Altamente prestigiante, mas altamente.

(Sr. M: Não tem precedentes.)

Tem uma mais do que isso, que foi o almoço na “Folha”.

(Sr. Poli: Mas noutro gênero.

Sim, mas enfim, era uma coisa altissimamente prestigiosa eles fazerem aquele almoço e apresentarem na primeira página, como grande acontecimento do almoço, que eu fui.

(Sr. Guerreiro: O nome do senhor era o mais citado.)

A história daquele almoço é: o almoço em que veio o Dr. Plinio.

(Dr. Marcos Dantas: Agora, essa entrevista pela matéria acho que atrai mais.)

Isso sim, quanto a atrair a opinião pública não tem dúvida, porque o almoço as pessoas olham por alto.

Agora, o que eu gostei muito foi de me ter lembrado de pôr o referendum, porque essa do referendum deixa as pessoas sem saber o que dizer.

Bom, graças a Nossa Senhora! E vamos tratar dos nossos temas enquanto há um pouquinho de tempo.

(Dr. Edwaldo: E nisso já entra o demônio com a tal combustão. Impressionante aquilo.)

Eu não sei se ficou muito claro para o pessoal do auditório a relação entre aquela história dos nazistas na Polônia e o que está sendo feito agora com o conjunto da opinião mundial.

(Sim.)

Aquilo é muito grave, muito grave. Sobre um ponto de vista — certo ponto de vista, apenas — é mais grave do que aquelas combustões narradas pelo Spann. Porque aquelas combustões narradas pelo Spann ou nós nos documentamos regiamente ou não podemos utilizar como material de propaganda. A força de nossa propaganda é a documentação. Se não tem documentação, não tem nada.

Agora, já pelo contrário, o caso lá da Polônia é uma coisa que se pode… é fácil ver, isso é assim. Que loucura publicarem um livro contando aquilo. Agora, aquilo é só judeu que sabe fazer. Só judeu…

(…)

a “Folha” tem repercussão local, nos meios políticos sabidos, mas por exemplo, no Rio a “Folha” não tem repercussão nenhuma.

(Sr. MF: Em Minas tem muita repercussão.)

(Dr. Edwaldo: Em Porto Alegre também, em uma hora esgotava.)

Mas chegava pouco, não é?

(Dr. Edwaldo: Mas o que estivesse, saía.)

Não sabia disso.

(Sr. Poli: Em Curitiba a mesma coisa. Ponta Grossa também.)

(Sr. Guerreiro: Londrina também.)

Mas no Rio não entra nada, não é, Marcos?

(Dr. Marcos Dantas: Relativamente pouco.)

Porque tem grandes jornais lá. Tem o “Globo”, tem o “Jornal do Brasil”. O “Jornal do Brasil” é um jornal de mão cheia hoje em dia, eu antigamente não reconhecia grandes qualidades jornalísticas no “Jornal do Brasil”, mas acho que melhorou muito. O “Globo” eu acho que é um jornal muito secundário. Aliás, acho que no Rio mesmo é mais jornal para o povinho, não é Marcos?

(Dr. Marcos Dantas: Não tanto, mas para os que gostam mais de sensação.)

(Sr. Poli: A distribuição da “Folha” é muito boa, às 8hs da manhã já está no Paraná.)

Mas se tem no Paraná, deve-se admitir que tenha para Minas também…

(Sr.
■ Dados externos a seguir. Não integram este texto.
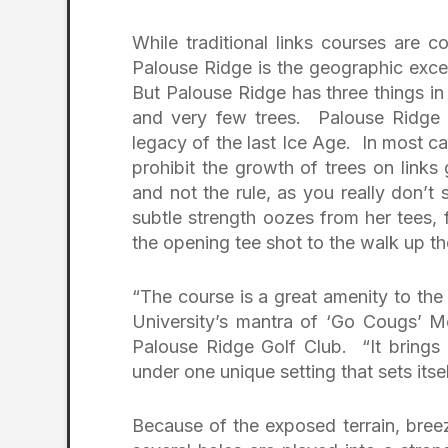
While traditional links courses are 
Palouse Ridge is the geographic exce
But Palouse Ridge has three things in
and very few trees. Palouse Ridge 
legacy of the last Ice Age. In most c
prohibit the growth of trees on link
and not the rule, as you really don’t
subtle strength oozes from her tees, 
the opening tee shot to the walk up th
“The course is a great amenity to th
University’s mantra of ‘Go Cougs’ Me
Palouse Ridge Golf Club. “It brings 
under one unique setting that sets itsel
Because of the exposed terrain, bree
MF: Lá chega às 9, 10hs da manhã.)

Os jornais são como as pessoas, têm épocas de mais vitalidade e menos, como as pessoas. O “Estado” é um jornal envelhecido.

(Dr. Edwaldo: O “Estado”, com essas publicações que a “Folha” tem feito do senhor, fica em situação péssima, fora do mundo.)

Péssima. Fica fora do mundo, fora do mundo. Eles devem ficar indignados com essas publicações.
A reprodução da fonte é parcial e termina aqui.